Torino Football Club, commonly referred to as simply Torino, is a professional Italian football club based in Turin, Piedmont, that was founded in 1906 (refounded in 2005). The club has spent most of its history in the top tier in Italian football. Torino, who play in claret (Italian : granata) shirts with white shorts, have won Serie A seven times, first in 1927–28 and most recently in 1975–76. They have also won the Coppa Italia five times. On the European stage, the nearest Torino came to success was when they finished as runners-up in the UEFA Cup; this was achieved in 1991–92. Historically, Torino are the joint fifth most successful club in Italian football in terms of championships won. The club was known as Associazione Calcio Torino until 1970, and as Torino Calcio from 1970 to 2005.

For the 2012–13 season, the club finished in 16th place in the Serie A after their promotion from Serie B the previous year.

History

Foot-Ball Club Torino was founded on 3 December 1906 after a meeting at the Voigt brewery in Via Pietro Micca near the center of Turin. Its foundation involved some Juventus dissidents led by Alfredo Dick, who had left the Bianconeri after some at the club wanted to move Juventus out of Turin.[1] As well as Alfredo Dick, other prominent founders included the Swiss businessman Hans Schoenbrod (first chairman) and Vittorio Pozzo (later manager of Italy).[2] The first ground for FBC Torino was the Velodromo Umberto I in La Crocetta neighbourhood, for which Dick owned the lease. Torino lured some players from other clubs, including FBC Torinese, who became defunct as a result.[3] The fact that Torino's split from Juve was not amicable, saw the rise of a heated local known as the Derby della Mole.[4]

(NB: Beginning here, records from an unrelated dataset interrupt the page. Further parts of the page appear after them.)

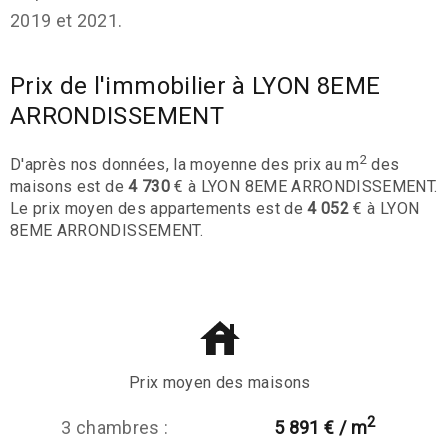
2019 et 2021.
Prix de l'immobilier à LYON 8EME
ARRONDISSEMENT
2
D'après nos données, la moyenne des prix au m
des
maisons est de
4 730
€ à LYON 8EME ARRONDISSEMENT.
Le prix moyen des appartements est de
4 052
€ à LYON
8EME ARRONDISSEMENT.
Prix moyen des maisons
2
3 chambres :
5 891 € / m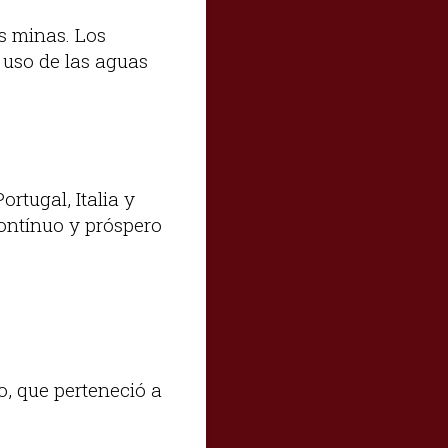
us minas. Los
 uso de las aguas
ortugal, Italia y
contínuo y próspero
o, que perteneció a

Torino took part in the world's first international tournament, Torneo Internazionale Stampa Sportiva, in 1908, which was hosted in Turin itself and was organised by the Italian magazine La Stampa Sportiva. Torino lost in the final 3–1 to Swiss side Servette FC.[5] In 1909, it was succeeded by the Sir Thomas Lipton Trophy, in which a Torino XI composed of Juventus and Torino players participated but did not make it to the final.[6] After the early years, Torino were denied their first championship attempt by the outbreak of World War I, and their first title was revoked in 1926–27 due to an irregularity in the match against Juventus. Torino won its first Scudetto, the Italian Serie A league championship, the following season in 1927–28 and, between 1942–43 and 1948–49, "Il Grande Torino" (the Great Torino), widely considered the best ever team in Italian football history, won five other straight Scudetti led by its captain, Valentino Mazzola.

On 4 May 1949, all but one player (who was out for an injury) of Il Grande Torino were killed when their plane crashed into the hills of Superga in the outskirts of Turin. The club never recovered and after a decade of mediocre seasons, they were relegated to Serie B in 1958–59, although they returned to Serie A the following season. By the early 1960s and until the late 1980s, Torino had solid results in Serie A, including another Scudetto in the 1975–76 season. Since the end of the 1980s, the club went up and down between Serie A and Serie B with little success, except a Coppa Italia victory in 1992–93 and a Mitropa Cup win in 1990–91. Among the best results ever achieved in the club's history were its reaching of the UEFA Cup Final in 1991–92, where the club lost in two aggregate matches to AFC Ajax.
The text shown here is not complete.